When your mris aren't textbook, it's either not MS ... or you're not textbook.  Be open to both possibilities and keep pursuing help for your symptoms.
5265383 tn?1483808356
Forgot to add .. With the eye pain, See a neuro ophthalmologist.  In my experience, and in the experience of others I know, neuro opths DON'T mess around like neurologists do.

Also, I had a diagnosis of migraine at one point.  And there was concern about ALS.  And my mental health ... You name it.

667078 tn?1316000935
     Something is going on.  The eye problems you describe would not be MS. There are only two eye conditions in MS optic neuritis which would show up on any MRI after having it or on the eye test where they look at the back of the eye. That only happens in one eye at a time and many times has permanent damage. It would not happen in both eyes in a short period of time or at the same time. The other eye condition is double vision.
     No test rules MS in or out and only a neurologist can diagnose it. You may need a MS Specialist to rule it in or out. Neurologists specialize and not all of them are good at MS. If a neurologist is a headache specialist Migraine may be the diagnosis. It may take time to get into a MS Specialist because there are not as many of them as other neurologists.
It takes years to be diagnosed with MS. Neurologists like to follow you overtime. When you change neurologists you often start at square one. Neurologists work a certain way. They look at the tests they do a neurological exam. That is reflexes. etc.It is more important then a MRI is. They look at your symptoms and history. Then they ask you if you have questions. This is when you bring up anything. Not before. They do not like emotion. Also they address one symptom at a time. I am given one symptom per visit.  
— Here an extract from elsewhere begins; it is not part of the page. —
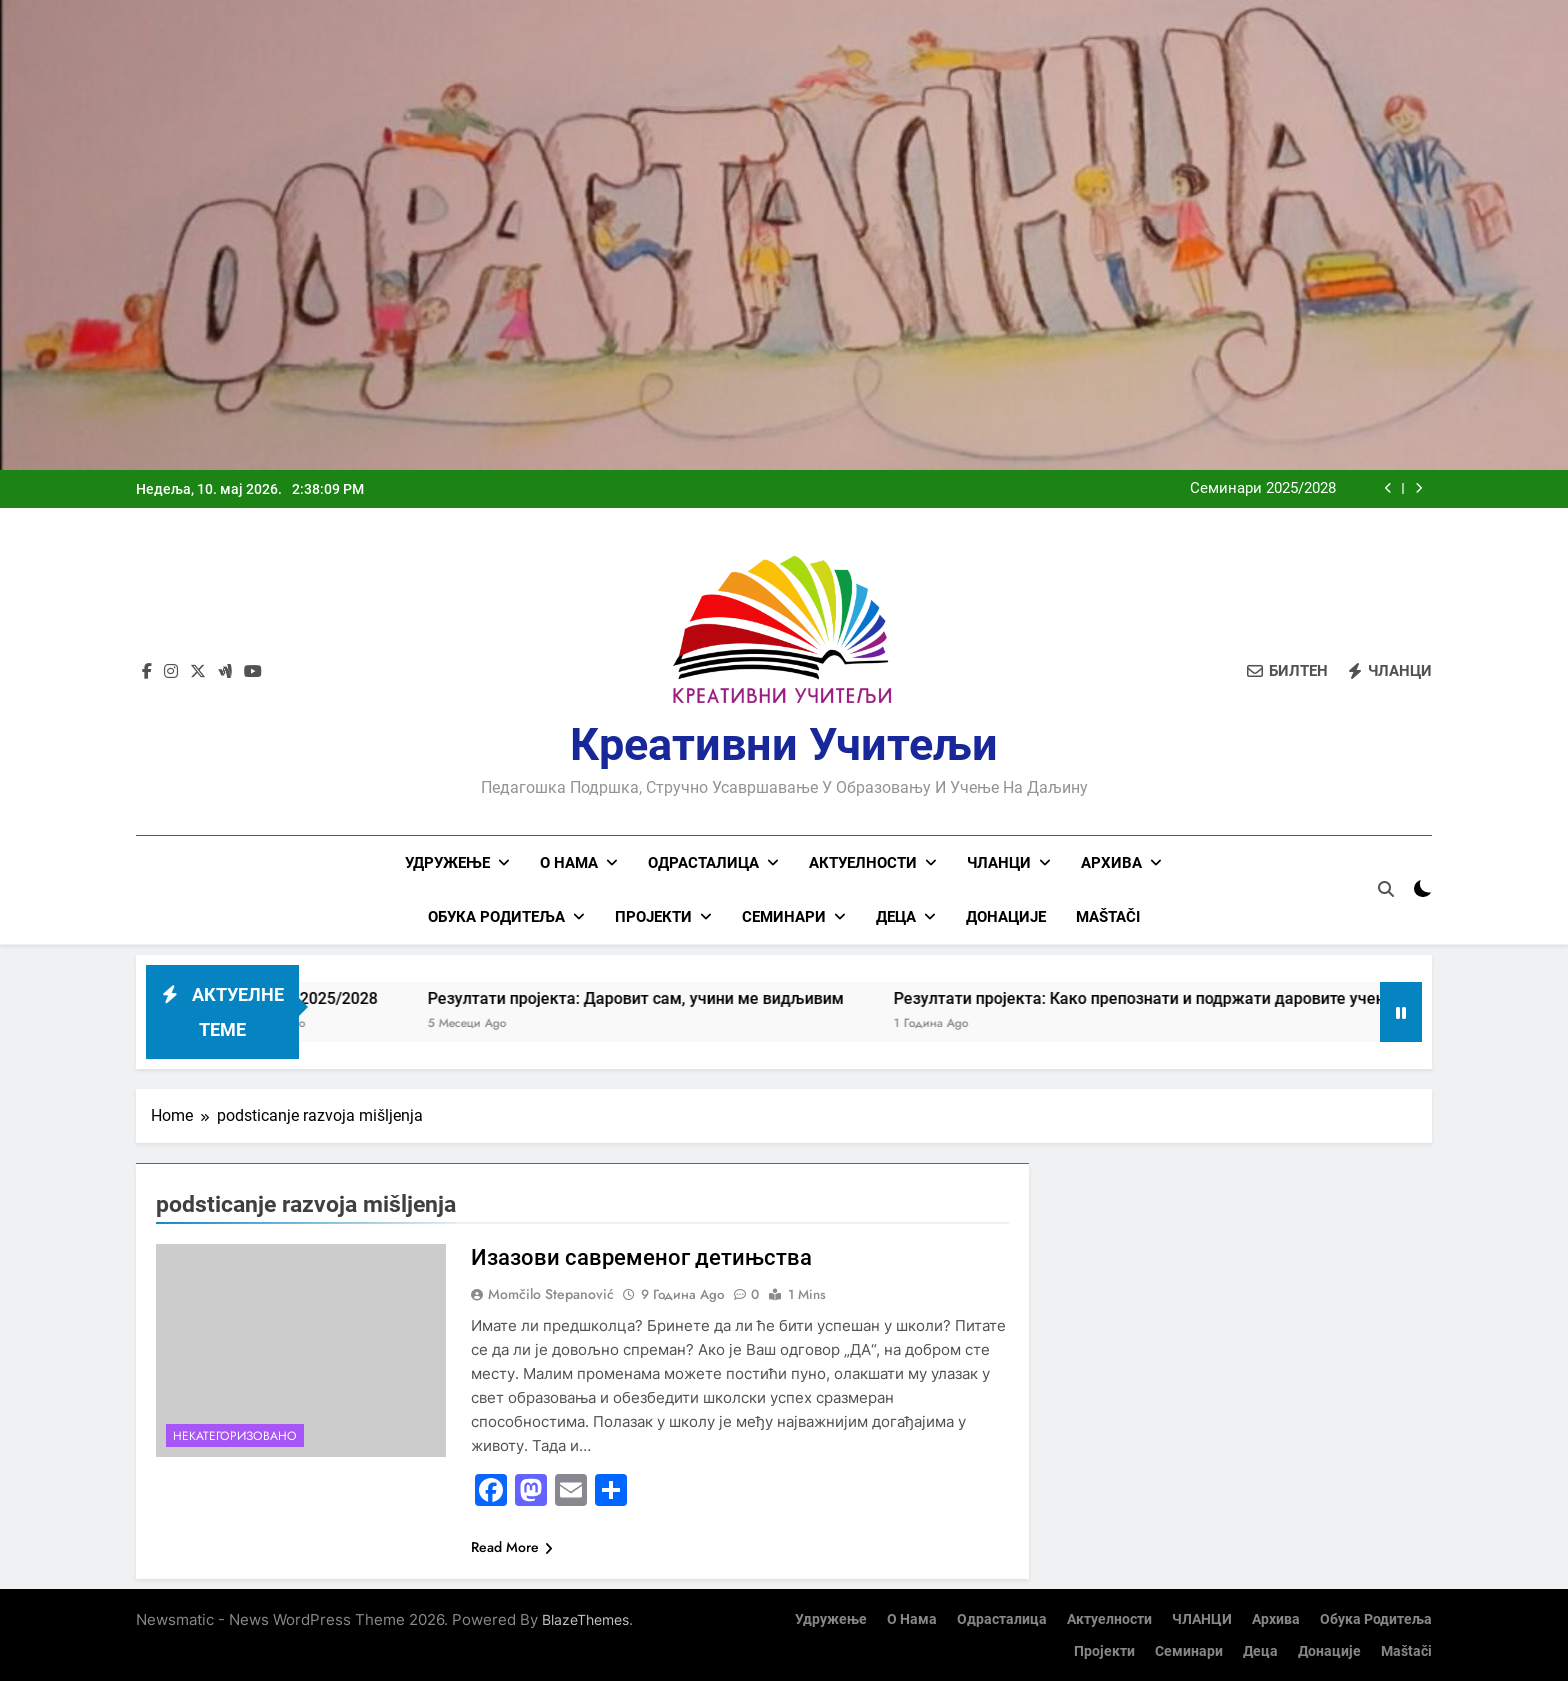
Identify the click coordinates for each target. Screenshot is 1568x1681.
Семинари (784, 917)
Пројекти (653, 917)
     They go by the Mc Donald Criteria. They do a lot of tests to rule any other illness out. I had clear MS from the beginning and it took two years to be diagnosed.I did go to a headache specialist and she said it was Migraine and definitely not MS.
Neurology time is slow. Stroke and such are the only emergencies which require a fast diagnosis. The trick is it is not MS until they decide it is. If they give you another appointment they are not dissing you. Concentrating on headaches is because that is a chief complaint.
     Something is going on with you. It may or may not be MS. I know it is frustrating.